La décision du Conseil d’Etat sur la station du Sauze en juin 20181 provoque une onde de choc dont on ne mesure pas encore les effets. Dans ce cas d’espèce, une convention « loi montagne » avait été rédigée entre la collectivité et l’opérateur privé historique de la station, propriétaire des remontées mécaniques, du foncier et d’autres biens de la concession. Arrivé au terme du contrat, déléguant et délégataire ont appliqué les clauses de « rachat » prévues au contrat, et se sont heurtés au contrôle de légalité qui considérait ces clauses comme illégales.
Depuis l’arrêt du Conseil d’État « Commune de Douai » de décembre 2012, on savait que les clauses d’indemnisation des biens de retour à des valeurs supérieures à la valeur nette comptable étaient regardées comme « non-conformes », ce qui pose un problème partout où de telles clauses ont été conclues (et notamment lorsque les exploitants étaient propriétaires des biens antérieurement à la loi montagne). L’arrêt « Sauze », rendu mi 2018 par la section du contentieux réunie au complet, va plus loin : il fait craindre que ces clauses soient pratiquement inopérantes (réputées non écrites), ce qui modifie l’équilibre économique du contrat. Cela pose aussi la question de l’expropriation des exploitants, que l’arrêt Commune de Douai avait épargnés2. De surcroît, il donne une vision très extensive des biens de retour, considérant que l’ensemble des biens de la concession sont des biens de retour. La décision de principe rendue en juin par le Conseil d’État est un revirement jurisprudentiel qui touche, directement ou indirectement, toutes les concessions de remontées mécaniques.

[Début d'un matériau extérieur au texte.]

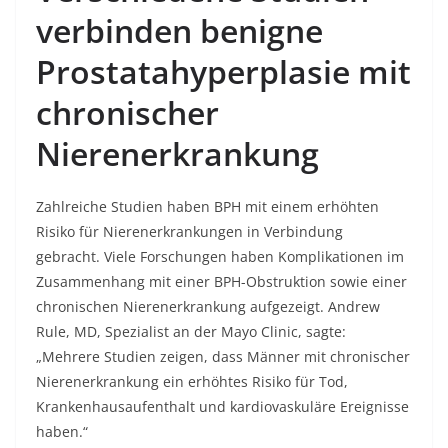
verbinden benigne
Prostatahyperplasie mit
chronischer
Nierenerkrankung
Zahlreiche Studien haben BPH mit einem erhöhten
Risiko für Nierenerkrankungen in Verbindung
gebracht. Viele Forschungen haben Komplikationen im
Zusammenhang mit einer BPH-Obstruktion sowie einer
chronischen Nierenerkrankung aufgezeigt. Andrew
Rule, MD, Spezialist an der Mayo Clinic, sagte:
„Mehrere Studien zeigen, dass Männer mit chronischer
Nierenerkrankung ein erhöhtes Risiko für Tod,
Krankenhausaufenthalt und kardiovaskuläre Ereignisse
haben.“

L’impermanence des règles pose un problème de loyauté dès lors qu’on applique la nouvelle règle à des contrats signés antérieurement à l’arrêt « Commune de Douai ». C’est encore plus le cas lorsqu’il s’agit d’exploitants qui étaient propriétaires d’une exploitation (éléments corporels et incorporels) antérieurement à leur premier conventionnement et que tout le monde, conseils et administrations, poussait à signer des clauses d’indemnisation (regardées comme illégales trente ans plus tard).
Outre les contentieux qui ne manqueront pas de naître de cette situation invraisemblable, ces changements incessants sont de nature à détourner les investisseurs privés des domaines skiables. Une telle situation n’est bonne ni pour les délégants ni pour les délégataires.
Conscients des difficultés nées de l’application du régime des DSP aux remontées mécaniques, Domaines Skiables de France et l’Association Nationale des Maires des Stations de Montagne se sont déjà réunis plusieurs fois dans le but de formuler des propositions communes.
1 CE, 29 juin 2018, Ministre de l’intérieur c/ communauté de communes de la vallée de l’Ubaye, n° 402251
2 L’arrêt « Commune de Douai » ne prévoyait la propriété publique ab initio des biens de retour que pour les biens dont la réalisation a été mise à la charge du cocontractant par une DSP. Le cas où les investissements ont été réalisés hors conventionnement était donc exclu.